> [Problem to work on] There is one span to output from the data below: the lines starting at the line with "rogna è altamente" and ending at the line with "includono perdita di". Output it exactly, ends included, nothing more.

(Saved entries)
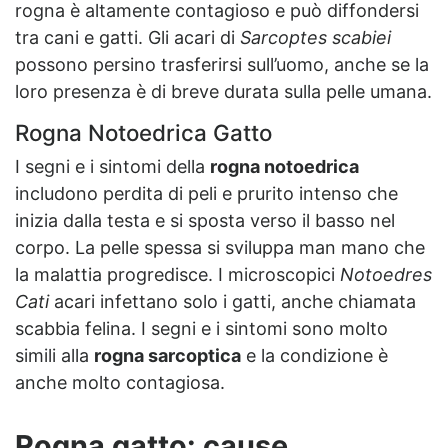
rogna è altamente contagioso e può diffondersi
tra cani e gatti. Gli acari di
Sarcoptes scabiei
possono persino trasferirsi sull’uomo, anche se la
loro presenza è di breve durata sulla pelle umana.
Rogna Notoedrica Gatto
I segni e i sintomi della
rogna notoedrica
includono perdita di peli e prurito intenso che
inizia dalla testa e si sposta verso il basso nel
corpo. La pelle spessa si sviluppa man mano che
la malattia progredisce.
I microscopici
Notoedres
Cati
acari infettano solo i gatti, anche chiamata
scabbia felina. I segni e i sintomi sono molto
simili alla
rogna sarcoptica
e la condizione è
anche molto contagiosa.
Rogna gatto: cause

--

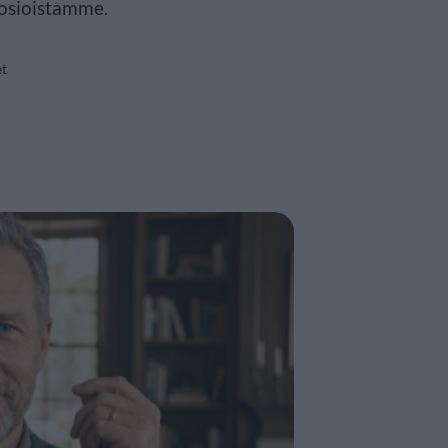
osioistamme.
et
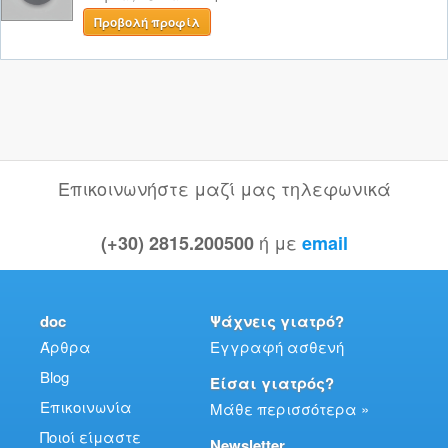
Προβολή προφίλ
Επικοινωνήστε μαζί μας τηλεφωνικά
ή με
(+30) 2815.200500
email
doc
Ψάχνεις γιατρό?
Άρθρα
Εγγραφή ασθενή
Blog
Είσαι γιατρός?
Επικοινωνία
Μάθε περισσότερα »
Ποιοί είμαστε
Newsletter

> [Expected answer]
rogna è altamente contagioso e può diffondersi
tra cani e gatti. Gli acari di
Sarcoptes scabiei
possono persino trasferirsi sull’uomo, anche se la
loro presenza è di breve durata sulla pelle umana.
Rogna Notoedrica Gatto
I segni e i sintomi della
rogna notoedrica
includono perdita di peli e prurito intenso che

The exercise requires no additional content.